In our study, it was found that those of an older age, particularly the oldest group (age ≥ 90), an increased length of stay upon one’s index admission, as well as a patient’s previous hospitalization history, were each associated with mortality occurring within one year, a finding compatible with a previous report [29]. In a large national study previously performed in France, the overall survival rate of patients admitted to an ICU was approximately 60% at 3 years. Mortality rates increased in proportion to age, particularly in those 80 years and older [30]. After an acute event, the role of aging facilitates the process of organ failure, and as a result, any acute illness deemed less severe may cause a subsequently poor prognosis. These results suggest that post discharge strategies may need to be adjusted according to different ages. Previous studies have also reported that longer lengths of stay and recurrent admissions were associated with post-discharge mortality in hospitalized stroke, chronic obstructive pulmonary disease, and pneumonia-acquired patients [31,32,33]. An extended LOS and recurrent hospitalization, either due to repeat acute illness or associated medical complications such as nosocomial infections and thromboembolic disease, may further predispose decompensation of underlying diseases, and thus directly and indirectly hinder clinical outcomes, including increased mortality. Therefore, prolonged stays and a repeat admission history may indicate an underlying frailty, thus requiring more careful attention being given by medical staff.
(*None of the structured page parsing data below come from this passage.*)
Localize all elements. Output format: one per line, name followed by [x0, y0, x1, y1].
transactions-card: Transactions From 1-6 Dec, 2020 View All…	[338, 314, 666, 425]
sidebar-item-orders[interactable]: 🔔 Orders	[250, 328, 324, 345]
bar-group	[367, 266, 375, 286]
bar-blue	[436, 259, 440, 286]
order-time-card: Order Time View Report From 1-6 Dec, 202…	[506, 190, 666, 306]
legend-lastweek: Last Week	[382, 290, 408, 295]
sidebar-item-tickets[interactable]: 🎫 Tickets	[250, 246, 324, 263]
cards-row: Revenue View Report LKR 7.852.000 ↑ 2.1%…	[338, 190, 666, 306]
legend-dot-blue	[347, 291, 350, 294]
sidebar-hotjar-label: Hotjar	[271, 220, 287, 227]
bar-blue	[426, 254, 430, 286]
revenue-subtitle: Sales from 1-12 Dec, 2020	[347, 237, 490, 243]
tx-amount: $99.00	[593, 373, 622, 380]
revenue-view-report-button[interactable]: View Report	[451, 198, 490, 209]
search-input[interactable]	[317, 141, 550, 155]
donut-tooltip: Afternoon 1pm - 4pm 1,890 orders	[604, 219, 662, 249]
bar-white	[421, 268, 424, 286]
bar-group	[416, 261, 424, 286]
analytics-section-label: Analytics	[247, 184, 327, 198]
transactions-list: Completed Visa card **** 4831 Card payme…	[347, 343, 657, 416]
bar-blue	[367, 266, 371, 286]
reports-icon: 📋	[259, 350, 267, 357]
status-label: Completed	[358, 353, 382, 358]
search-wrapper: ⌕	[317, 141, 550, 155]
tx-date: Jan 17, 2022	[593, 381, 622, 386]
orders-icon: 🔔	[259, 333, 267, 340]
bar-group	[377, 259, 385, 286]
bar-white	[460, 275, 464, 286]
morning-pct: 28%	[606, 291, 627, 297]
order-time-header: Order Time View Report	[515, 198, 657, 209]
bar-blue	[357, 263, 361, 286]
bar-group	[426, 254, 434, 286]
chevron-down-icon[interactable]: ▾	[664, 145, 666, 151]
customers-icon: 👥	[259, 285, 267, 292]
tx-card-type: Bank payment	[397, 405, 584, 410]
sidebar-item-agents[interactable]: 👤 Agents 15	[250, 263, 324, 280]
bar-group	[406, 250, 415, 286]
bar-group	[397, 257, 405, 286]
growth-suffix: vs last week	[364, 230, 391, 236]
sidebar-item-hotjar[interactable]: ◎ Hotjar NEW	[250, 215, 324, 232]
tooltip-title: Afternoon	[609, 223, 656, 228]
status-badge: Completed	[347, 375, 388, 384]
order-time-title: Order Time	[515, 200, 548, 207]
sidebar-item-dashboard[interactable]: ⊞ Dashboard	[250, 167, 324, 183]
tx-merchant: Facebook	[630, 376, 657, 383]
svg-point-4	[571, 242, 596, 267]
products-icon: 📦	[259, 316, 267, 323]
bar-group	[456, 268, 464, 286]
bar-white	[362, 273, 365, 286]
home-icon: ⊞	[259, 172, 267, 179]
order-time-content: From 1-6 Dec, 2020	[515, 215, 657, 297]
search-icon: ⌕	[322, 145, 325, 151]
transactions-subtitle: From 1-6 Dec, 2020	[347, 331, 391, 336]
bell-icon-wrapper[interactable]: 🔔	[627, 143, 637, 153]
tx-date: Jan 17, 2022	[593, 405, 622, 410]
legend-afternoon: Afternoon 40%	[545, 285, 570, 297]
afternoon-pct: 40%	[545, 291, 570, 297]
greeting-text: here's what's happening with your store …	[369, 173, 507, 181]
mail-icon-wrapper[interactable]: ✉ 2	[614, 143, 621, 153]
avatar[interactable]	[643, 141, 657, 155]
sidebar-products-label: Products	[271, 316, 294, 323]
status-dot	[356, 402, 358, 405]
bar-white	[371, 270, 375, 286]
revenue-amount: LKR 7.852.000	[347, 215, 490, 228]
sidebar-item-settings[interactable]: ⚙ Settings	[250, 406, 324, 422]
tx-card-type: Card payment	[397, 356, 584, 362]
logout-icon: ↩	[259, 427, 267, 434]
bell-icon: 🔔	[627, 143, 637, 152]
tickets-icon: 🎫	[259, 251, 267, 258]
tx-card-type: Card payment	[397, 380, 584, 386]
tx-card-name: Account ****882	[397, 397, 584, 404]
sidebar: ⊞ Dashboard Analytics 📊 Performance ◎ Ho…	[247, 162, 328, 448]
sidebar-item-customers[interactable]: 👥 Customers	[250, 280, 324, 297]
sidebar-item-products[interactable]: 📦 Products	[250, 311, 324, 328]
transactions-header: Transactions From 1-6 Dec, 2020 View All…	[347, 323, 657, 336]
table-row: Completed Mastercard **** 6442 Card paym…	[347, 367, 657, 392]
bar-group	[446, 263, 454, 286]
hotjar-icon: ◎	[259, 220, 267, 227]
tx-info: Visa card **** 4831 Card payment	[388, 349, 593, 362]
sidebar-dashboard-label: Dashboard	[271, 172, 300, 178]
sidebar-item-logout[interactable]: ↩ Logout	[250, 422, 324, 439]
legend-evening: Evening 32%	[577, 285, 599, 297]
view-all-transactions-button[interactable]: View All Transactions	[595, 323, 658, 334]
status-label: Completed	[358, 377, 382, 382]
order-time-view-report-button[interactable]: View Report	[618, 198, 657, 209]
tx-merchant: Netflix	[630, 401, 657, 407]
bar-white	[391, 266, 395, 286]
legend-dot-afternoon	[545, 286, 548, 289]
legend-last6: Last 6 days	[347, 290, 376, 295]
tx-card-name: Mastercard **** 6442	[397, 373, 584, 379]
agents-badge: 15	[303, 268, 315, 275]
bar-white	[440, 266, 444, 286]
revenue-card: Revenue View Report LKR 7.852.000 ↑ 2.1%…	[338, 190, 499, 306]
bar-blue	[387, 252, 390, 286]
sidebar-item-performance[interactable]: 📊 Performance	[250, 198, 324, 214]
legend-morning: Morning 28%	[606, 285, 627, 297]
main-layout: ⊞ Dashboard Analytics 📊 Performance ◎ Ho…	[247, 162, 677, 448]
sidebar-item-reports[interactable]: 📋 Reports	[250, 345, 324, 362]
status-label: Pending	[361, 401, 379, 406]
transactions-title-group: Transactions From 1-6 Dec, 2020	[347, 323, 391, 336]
Malnutrition and its negative health outcomes are of great relevance in older people, as the condition predicts hospitalization, infectious diseases, and death [34]. The current study confirmed previous results from other surveys which used various malnutrition screening tools, including the Subjective Global Assessment (SGA) [35] and Malnutrition Universal Screening Tool (MUST) [36], while expanding on similar data generated using the Mini Nutritional Assessment, tool [37] as well as ours. Generally, some 20% to 50% of patients are undernourished prior to being hospitalized [34]. In our study, 25% older patients were malnourished and 37% were at risk of malnutrition, according to MNA. In view of high prevalence of nutritional impairment in our patients, and adverse effect on outcomes, it is important to have an early identification and appropriate management of this clinical condition which could make for a better prognosis of malnourished patients, while also cutting down on both the length of hospitalization stays and the medical costs attributed to hospitalization [38].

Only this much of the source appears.